I have a large text file with the format below:

>MCAL_43C14_r_00 872 1 872
GGCCCTTATGGCCTTTTTTTTTTTTTTTTCAAACTTTATAAAAGCTTTAA
TTGGTAGTTTGCTCCTTTAAATGGTAAAATCACAGATAAATTTATTGTGA
TAATTGTCTAGATGATTTTACAAGCAGTATAAATACATAATTGTAAACTC
AGTATATCTGCACAGAGAACAGAATAATTATACTTTTCGCAACTCGTTTC
GACGGTAAGAATGCACCAATTATATCGTCTATGCATGGTTCTCTTTCAAA
ATCTTAAAAATTGTGGGTAACTTTATTGTGTGCACGCCTGAAAGCTAGAA
TGAACTAATTTCTATTGTCCATAAATTTCCTTCAAAATATAGTAGTATAT
TGTAGTGACTTAAATTGGTCGTATTACATGACGTAATTGACGCCACTCCA
TTGGTTGGTAATCCATTTTCAGGATGATGTTGTCCAATCACACGTTTCGG
TCAGCACTTTTGGGAAATATTTCCCAGAATGCATCACATTCTTAAACGAT
TAATTGATATAGACAGATGTTCTTTTTGTTCTTGCTGCAAATAATGATTC
ATGAGACTATAATAATTATACATAGAACATCTTTAAATAAATGAAATTCA
TGAAAATCAAACAGCAGCAACCCGCGGAGTAAAGTGCATTCTCGTCATAT
TTCATACTTTGTCAGATTTATAAACTTTACTGGTATATTTGAGTTCAGTG
TAGATTTTCCATCTTAGCAGTAACGATTTGCTAAATAACATAAATGAGAC
ATATAAAAGCTTAATAAACGCCAACTACCAACAGATATATCTTTAAAAGC
GAAAGCCAACTCTTTTGCCATTTCATCAGTTGAAATCAGCATTTCAGAGG
CACTTATGTTCATGAAAAAATT
>MCAL_52K01_f_00 766 1 766
TAAAAAGAAAAATATCTTGAAGTCTAAAGGTAACTTGAAACACATTTGTT
GGAAAAAGTTCCTTCTTGGAGATCAGTTACCAACAGGTTTTCCAGGGATA
TATGACAAATATTTCATTTGTCAGCGCTTTGCACAGGATGATACGTATAT
AGGATCCACGTCTAGGAAGGCTTTCTATGGTACTGTTTATGATACAAAAC
AACGTGTTCCTCTGATGTCTTTTGGAAGACTAAGAAACCTCTCAGATACT
TCAAAACCACTAATGAAGTTTATGATTGAAAAGGGTTTGGTGTCAACTAA
AAAGCATAAAAGTGTGGTATCGACAGTATACAACTGGCTGAATGGTGCAG
AAGGAAAAGGAATGTTCTACGACAATGGTGAAATTTCAGTCTGTAATCTA
GGTCAATTTCAGGCTGTAAACACCGATTATGATACCTCAGAGTACAAAAT
GCAACAACTTTTACCACACAGTCTCACAGGAAATGACGTAAGAGAGAAAA
TAGCAACATACACACTGACTAATACGGCGCCAATTCACACATCACTACAT
GGAATGTGGGAAACTGCTTTGTCAACTGCGCGTACTTTCGCTGTCGAAAA
GTGTGGAATTCCAGTACTTTTAAATCCCGTGAGGAGACAACGAAACAGAG
TATCACGTGACCATCCAGAGATGTATGTAATATCAGGTGCGGTATCATTA
AACGATGCTGATAGCACAATAGGGAATGGGGTAGCTGTTCCATATCTATT
TTGGTTCGCAGGATGC

I am trying to remove the trailing 3 sets of spaces and numbers (e.g., " 872 1 872") such that the first one would be renamed >MCAL_43C14_r_00 and the second one would be renamed >MCAL_52K01_f_00. I know sed is at least in part the tool for the job but I'm stuck. I must not have the search pattern formatted correctly but I can't figure out what is wrong with it. Also, how do I ask sed to leave the characters I like untouched?
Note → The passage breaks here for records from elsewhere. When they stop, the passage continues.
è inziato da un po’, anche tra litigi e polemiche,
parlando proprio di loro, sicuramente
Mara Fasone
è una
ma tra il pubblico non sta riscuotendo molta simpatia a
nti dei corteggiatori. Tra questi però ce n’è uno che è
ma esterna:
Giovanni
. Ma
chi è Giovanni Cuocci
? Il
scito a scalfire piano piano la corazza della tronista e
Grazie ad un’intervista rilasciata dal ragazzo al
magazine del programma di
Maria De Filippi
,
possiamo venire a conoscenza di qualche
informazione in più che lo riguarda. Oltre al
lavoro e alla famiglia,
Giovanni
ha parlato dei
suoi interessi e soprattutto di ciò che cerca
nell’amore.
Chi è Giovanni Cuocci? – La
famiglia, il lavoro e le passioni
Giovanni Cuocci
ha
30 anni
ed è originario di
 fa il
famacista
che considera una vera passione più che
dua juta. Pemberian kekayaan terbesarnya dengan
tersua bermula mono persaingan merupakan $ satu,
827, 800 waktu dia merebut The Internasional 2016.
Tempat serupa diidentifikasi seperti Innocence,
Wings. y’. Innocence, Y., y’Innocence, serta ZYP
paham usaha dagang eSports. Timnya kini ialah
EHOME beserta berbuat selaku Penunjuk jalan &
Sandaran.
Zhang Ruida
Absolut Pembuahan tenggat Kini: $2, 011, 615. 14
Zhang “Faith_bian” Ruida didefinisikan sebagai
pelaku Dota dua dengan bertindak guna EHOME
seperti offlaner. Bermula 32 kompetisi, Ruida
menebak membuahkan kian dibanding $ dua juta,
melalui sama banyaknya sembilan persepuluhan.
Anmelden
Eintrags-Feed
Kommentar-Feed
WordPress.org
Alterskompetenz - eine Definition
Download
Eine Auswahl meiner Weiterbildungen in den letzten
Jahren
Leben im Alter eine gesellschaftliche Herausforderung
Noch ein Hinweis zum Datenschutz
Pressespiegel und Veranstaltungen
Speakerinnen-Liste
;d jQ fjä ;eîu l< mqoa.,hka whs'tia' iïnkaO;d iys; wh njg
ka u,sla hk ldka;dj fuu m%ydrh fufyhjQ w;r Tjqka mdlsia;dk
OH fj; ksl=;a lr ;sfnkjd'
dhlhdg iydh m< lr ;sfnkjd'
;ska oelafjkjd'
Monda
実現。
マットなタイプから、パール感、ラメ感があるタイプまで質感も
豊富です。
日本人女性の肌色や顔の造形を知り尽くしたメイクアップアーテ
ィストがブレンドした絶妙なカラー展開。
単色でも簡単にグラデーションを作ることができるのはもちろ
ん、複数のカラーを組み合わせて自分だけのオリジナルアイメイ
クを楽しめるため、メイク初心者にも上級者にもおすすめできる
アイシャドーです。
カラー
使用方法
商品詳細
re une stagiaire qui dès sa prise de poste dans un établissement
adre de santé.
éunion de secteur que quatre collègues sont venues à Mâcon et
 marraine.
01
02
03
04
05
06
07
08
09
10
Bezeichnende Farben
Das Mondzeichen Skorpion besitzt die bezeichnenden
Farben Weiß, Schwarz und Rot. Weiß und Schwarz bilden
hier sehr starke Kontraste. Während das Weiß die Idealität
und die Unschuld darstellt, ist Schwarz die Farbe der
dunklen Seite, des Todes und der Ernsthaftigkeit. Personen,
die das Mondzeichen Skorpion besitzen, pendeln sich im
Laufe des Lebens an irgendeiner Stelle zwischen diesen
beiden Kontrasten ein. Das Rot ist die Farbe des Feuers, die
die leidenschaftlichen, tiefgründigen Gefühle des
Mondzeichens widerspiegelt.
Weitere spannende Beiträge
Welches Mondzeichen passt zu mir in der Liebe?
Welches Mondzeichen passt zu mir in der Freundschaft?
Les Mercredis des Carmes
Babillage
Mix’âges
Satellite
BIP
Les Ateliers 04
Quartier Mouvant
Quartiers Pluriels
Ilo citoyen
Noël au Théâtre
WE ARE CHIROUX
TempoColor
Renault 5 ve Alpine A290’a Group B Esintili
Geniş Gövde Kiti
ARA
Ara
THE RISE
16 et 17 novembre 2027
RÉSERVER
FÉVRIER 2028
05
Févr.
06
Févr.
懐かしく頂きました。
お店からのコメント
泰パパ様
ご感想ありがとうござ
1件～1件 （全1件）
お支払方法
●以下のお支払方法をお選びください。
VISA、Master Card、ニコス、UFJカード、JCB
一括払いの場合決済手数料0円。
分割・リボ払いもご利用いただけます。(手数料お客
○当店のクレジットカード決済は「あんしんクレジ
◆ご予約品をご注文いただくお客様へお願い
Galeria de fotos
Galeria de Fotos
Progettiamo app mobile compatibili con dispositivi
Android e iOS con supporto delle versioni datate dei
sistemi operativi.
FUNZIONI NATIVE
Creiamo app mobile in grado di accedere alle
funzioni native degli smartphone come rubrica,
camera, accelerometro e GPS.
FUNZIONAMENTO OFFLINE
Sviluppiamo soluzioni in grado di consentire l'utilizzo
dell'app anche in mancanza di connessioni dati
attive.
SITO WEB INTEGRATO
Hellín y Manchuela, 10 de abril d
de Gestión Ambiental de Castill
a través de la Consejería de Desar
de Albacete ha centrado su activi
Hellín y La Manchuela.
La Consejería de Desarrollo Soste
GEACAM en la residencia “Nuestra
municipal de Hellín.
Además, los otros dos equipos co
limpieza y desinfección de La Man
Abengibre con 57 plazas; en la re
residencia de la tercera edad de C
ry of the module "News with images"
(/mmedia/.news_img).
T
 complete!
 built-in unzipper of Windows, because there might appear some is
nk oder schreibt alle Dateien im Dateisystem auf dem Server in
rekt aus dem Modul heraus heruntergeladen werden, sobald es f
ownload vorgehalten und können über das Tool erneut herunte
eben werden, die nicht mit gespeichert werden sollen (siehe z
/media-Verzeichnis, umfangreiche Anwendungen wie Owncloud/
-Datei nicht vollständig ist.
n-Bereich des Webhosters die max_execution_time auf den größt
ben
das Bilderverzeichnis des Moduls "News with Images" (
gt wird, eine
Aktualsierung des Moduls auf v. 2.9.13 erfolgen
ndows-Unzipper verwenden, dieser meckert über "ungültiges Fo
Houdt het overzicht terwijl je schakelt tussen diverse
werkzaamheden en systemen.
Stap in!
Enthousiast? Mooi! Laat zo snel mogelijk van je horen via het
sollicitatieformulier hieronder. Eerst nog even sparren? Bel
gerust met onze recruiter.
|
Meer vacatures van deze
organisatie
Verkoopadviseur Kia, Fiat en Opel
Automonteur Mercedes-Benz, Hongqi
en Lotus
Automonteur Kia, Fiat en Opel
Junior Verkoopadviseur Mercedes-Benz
sed -n 's/>MCAL_[0-9][0-9][A-Z][0-9][0-9]_[fr]_[0-9][0-9] [0-9][0-9][0-9] 1 [0-9][0-9][0-9]/>MCAL_[0-9][0-9][A-Z][0-9][0-9]_[fr]_[0-9][0-9]/g' Mytilus_californianus.txt

Thanks!!!
Kevin
 
Old 08-10-2009, 02:10 PM   #2
forrestt
Senior Member
 
Registered: Mar 2004
Location: Cary, NC, USA
Distribution: Fedora, Kubuntu, RedHat, CentOS, SuSe
Posts: 1,288

Rep: Reputation: 99
Provided that all the lines are formatted as above, the code:

Code:
sed -e 's/ .\+//' Mytilus_californianus.txt
should do the trick.

HTH

Forrest
 
Old 08-10-2009, 02:11 PM   #3
pwc101
Senior Member
 
Registered: Oct 2005
Location: UK
Distribution: Slackware
Posts: 1,847

Rep: Reputation: 128Reputation: 128
Does
Code:
awk '{print $1}' file > output
not work?

edit: or even
Code:
cut -f1 < file > output
?
 
Old 08-10-2009, 02:15 PM   #4
indienick
Senior Member
 
Registered: Dec 2005
Location: London, ON, Canada
Distribution: Arch, Ubuntu, Slackware, OpenBSD, FreeBSD
Posts: 1,853

Rep: Reputation: 65
Several things; the sed command you have there won't work; you have to supply the "-e" parameter just before the regular expression. Also, your sed command will just print out the changes, but not actually commit them. You will need to supply the "-i" parameter ("edit in-place") and definitely with a filename suffix for the original. Your sed command should look something like this:
Code:
sed -n -i.orig -e 's/>MCAL_[0-9][0-9][A-Z][0-9][0-9]_[fr]_[0-9][0-9] [0-9][0-9][0-9] 1 [0-9][0-9][0-9]/>MCAL_[0-9][0-9][A-Z][0-9][0-9]_[fr]_[0-9][0-9]/g' Mytilus_californianus.txt
Also, you might also want to look into awk. I would highly suggest looking to see what awk will do when you pass it your text file as an argument and see how it splits your file up into fields. Also check out cut.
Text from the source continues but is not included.